Bypass y pantallas contra nuevos desprendimientos
Saber cuándo volverá a estar la autopista a pleno funcionamiento es una incógnita por el momento. Hasta ahora, el Ministerio de Transportes ha comunicado que habilitará un bypass con un carril en cada sentido para recuperar la circulación y que además colocarán provisionalmente unas pantallas de protección dinámicas que impidan que nuevos posibles desprendimientos que puedan alcanzar el bypass que se va a construir. Durante la mañana se ha abierto un paso en la autopista para que pueda pasar la maquinaria de conservación que comience los trabajos de retirada del material desprendido.

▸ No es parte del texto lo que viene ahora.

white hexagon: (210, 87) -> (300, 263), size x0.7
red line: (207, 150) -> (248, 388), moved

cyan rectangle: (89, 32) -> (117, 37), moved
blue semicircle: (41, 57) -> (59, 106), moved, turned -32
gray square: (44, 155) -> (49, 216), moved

Cabe destacar que ante la alerta por nieve se reforzará con cuatro quitanieves más de las habituales en la N-630 en Pajares, ya que es el punto de paso obligatorio para los vehículos que atraviesen el Principado hasta la Meseta y viceversa. El desvío hacia el puerto de Pajares ha estado supervisado hoy por varias patrullas de la Agrupación de Tráfico de Asturias, quienes han auxiliado a cuatro camiones articulados que han tenido problemas de tracción debido al fuerte desnivel y la calzada húmeda.

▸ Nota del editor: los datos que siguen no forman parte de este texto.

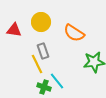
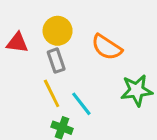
gray rectangle: (43, 51) -> (56, 61), moved
cyan line: (57, 81) -> (81, 104), moved

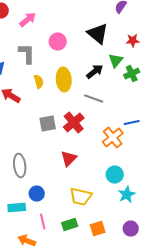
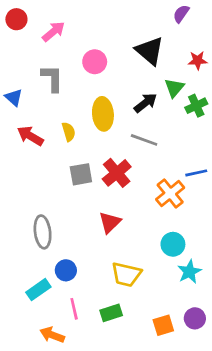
yellow semicircle: (39, 82) -> (69, 132), moved
cyan rectangle: (17, 208) -> (38, 290), turned -30
orange square: (98, 229) -> (163, 325), moved

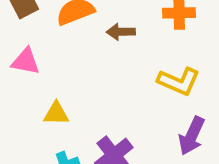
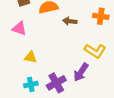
purple arrow: (192, 136) -> (81, 72), moved

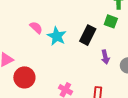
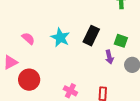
green square: (111, 21) -> (121, 41), moved
pink semicircle: (36, 28) -> (28, 39), moved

Montserrat Jiménez, catedrática de Geología de la Universidad de Oviedo, advierte que «eliminar rápidamente el material crearía un posible desequilibrio» por lo que los trabajos podrían prologarse durante varios meses e incluso llegar al año de duración: «Lo lógico es hacer este bypass, la primera vía de comunicación, pero no liberar inmediatamente el material porque ahora mismo es la sujeción de la ladera que no se ha desestabilizado». No obstante, las decisiones y la hoja de ruta a seguir se establecerán en base al estado de la roca y las variables que ofrezca la ladera durante las obras.